> Task description:
For every line that contains the string "ombud", pull that line out of the material below.

> Provided entries:
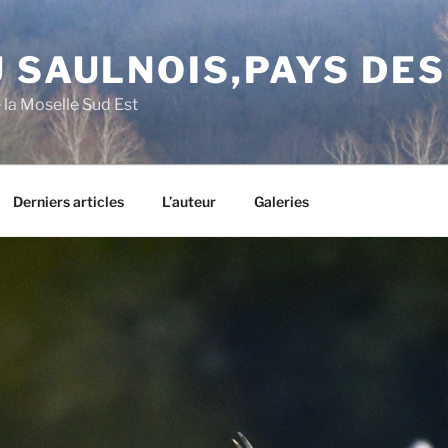
 SAULNOIS,PAYS DE
e la Moselle Sud Est
Derniers articles
L’auteur
Galeries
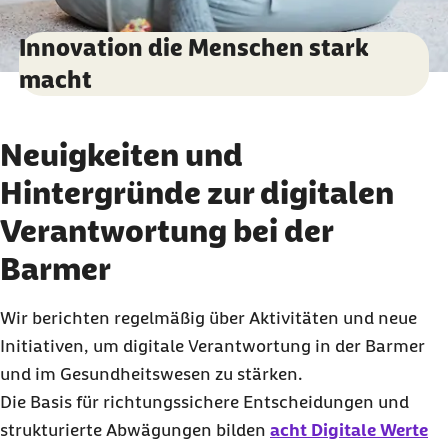
Innovation die Menschen stark
macht
Neuigkeiten und
Hintergründe zur digitalen
Verantwortung bei der
Barmer
Wir berichten regelmäßig über Aktivitäten und neue
Initiativen, um digitale Verantwortung in der Barmer
und im Gesundheitswesen zu stärken.
Die Basis für richtungssichere Entscheidungen und
strukturierte Abwägungen bilden
acht Digitale Werte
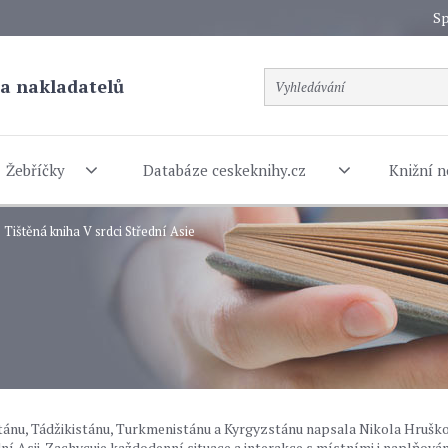
Sp
a nakladatelů
Žebříčky
Databáze ceskeknihy.cz
Knižní n
Tištěná kniha V srdci Střední Asie
istánu, Tádžikistánu, Turkmenistánu a Kyrgyzstánu napsala Nikola Hrušk
ední Asii. Zachycuje každodenní situace a interakce s místními i naplňová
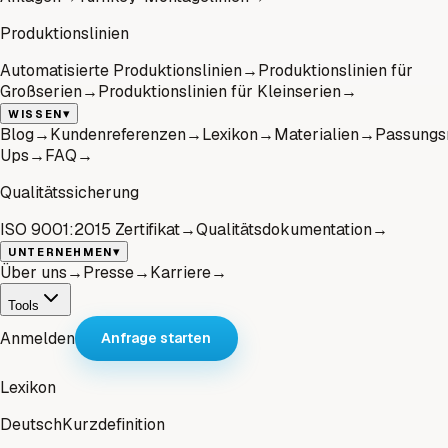
Produktionslinien
Automatisierte Produktionslinien
→
Produktionslinien für
Großserien
→
Produktionslinien für Kleinserien
→
▾
WISSEN
Blog
→
Kundenreferenzen
→
Lexikon
→
Materialien
→
Passungs
Ups
→
FAQ
→
Qualitätssicherung
ISO 9001:2015 Zertifikat
→
Qualitätsdokumentation
→
▾
UNTERNEHMEN
Über uns
→
Presse
→
Karriere
→
Tools
Anmelden
Anfrage starten
Lexikon
Deutsch
Kurzdefinition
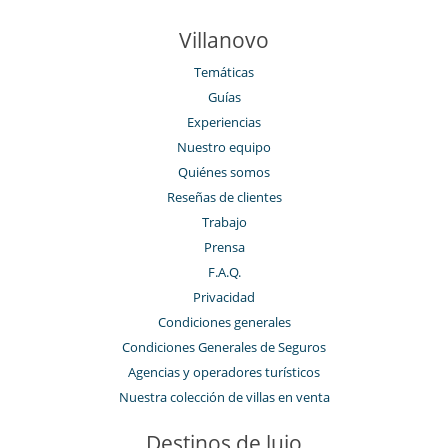
Villanovo
Temáticas
Guías
Experiencias
Nuestro equipo
Quiénes somos
Reseñas de clientes
Trabajo
Prensa
F.A.Q.
Privacidad
Condiciones generales
Condiciones Generales de Seguros
Agencias y operadores turísticos
Nuestra colección de villas en venta
Destinos de lujo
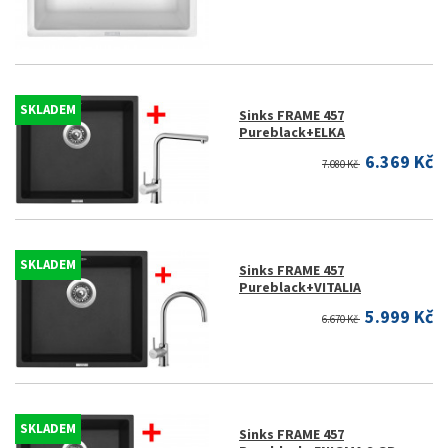
SKLADEM
Sinks FRAME 457
Pureblack+ELKA
6.369 Kč
7.080 Kč
SKLADEM
Sinks FRAME 457
Pureblack+VITALIA
5.999 Kč
6.670 Kč
SKLADEM
Sinks FRAME 457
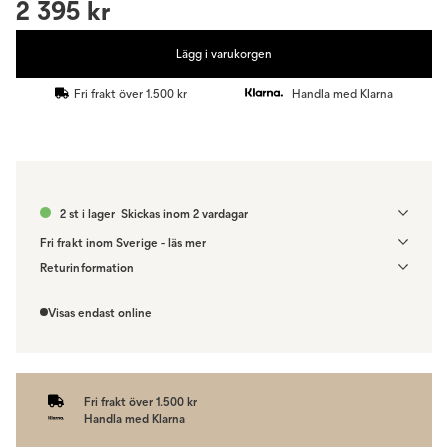
2 395 kr
Lägg i varukorgen
Fri frakt över 1.500 kr
Handla med Klarna
2 st i lager
Skickas inom 2 vardagar
Fri frakt inom Sverige - läs mer
Denna vara skickas till ett ombud. Du väljer själv i kassan vilket DHL
Returinformation
eller PostNord ombud du önskar få din leverans till. Du blir aviserad
Du har 14 dagars ångerrätt från den dag du tog emot din order,
när din order finns att hämta. Beställs varan ihop med andra
enligt
distansavtalslagen.
Visas endast online
produkter skickas hela ordern tillsammans med samma
fraktalternativ.
Fri frakt över 1.500 kr
Handla med Klarna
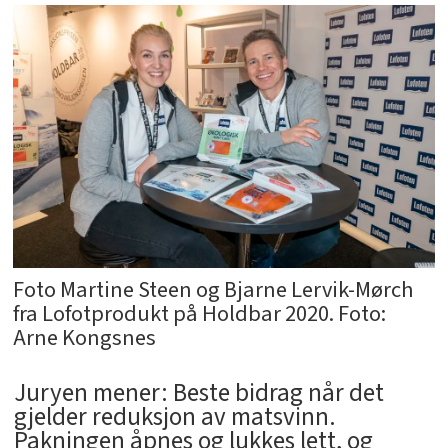
Foto Martine Steen og Bjarne Lervik-Mørch
fra Lofotprodukt på Holdbar 2020. Foto:
Arne Kongsnes
Juryen mener: Beste bidrag når det
gjelder reduksjon av matsvinn.
Pakningen åpnes og lukkes lett, og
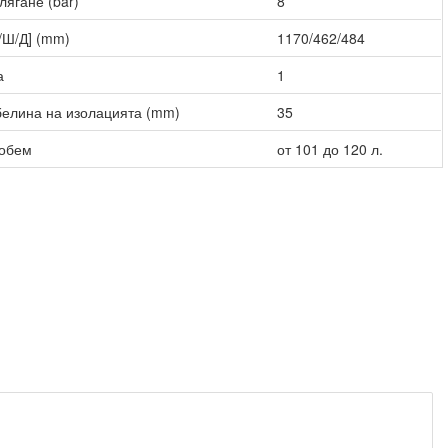
лягане (bar)
8
/Ш/Д] (mm)
1170/462/484
а
1
елина на изолацията (mm)
35
 обем
от 101 до 120 л.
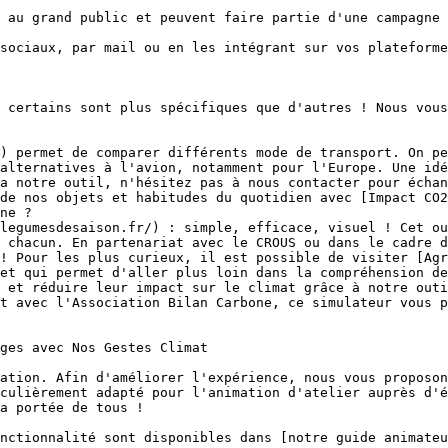
 au grand public et peuvent faire partie d'une campagne 
sociaux, par mail ou en les intégrant sur vos plateforme
 certains sont plus spécifiques que d'autres ! Nous vous
) permet de comparer différents mode de transport. On pe
alternatives à l'avion, notamment pour l'Europe. Une idé
a notre outil, n'hésitez pas à nous contacter pour échan
de nos objets et habitudes du quotidien avec [Impact CO2
ne ?

legumesdesaison.fr/) : simple, efficace, visuel ! Cet ou
 chacun. En partenariat avec le CROUS ou dans le cadre d
! Pour les plus curieux, il est possible de visiter [Agr
et qui permet d'aller plus loin dans la compréhension de
r et réduire leur impact sur le climat grâce à notre outi
t avec l'Association Bilan Carbone, ce simulateur vous p
ges avec Nos Gestes Climat

ation. Afin d'améliorer l'expérience, nous vous proposon
culièrement adapté pour l'animation d'atelier auprès d'é
a portée de tous !

nctionnalité sont disponibles dans [notre guide animateu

> Solution to this task:
Denna vara skickas till ett ombud. Du väljer själv i kassan vilket DHL
eller PostNord ombud du önskar få din leverans till. Du blir aviserad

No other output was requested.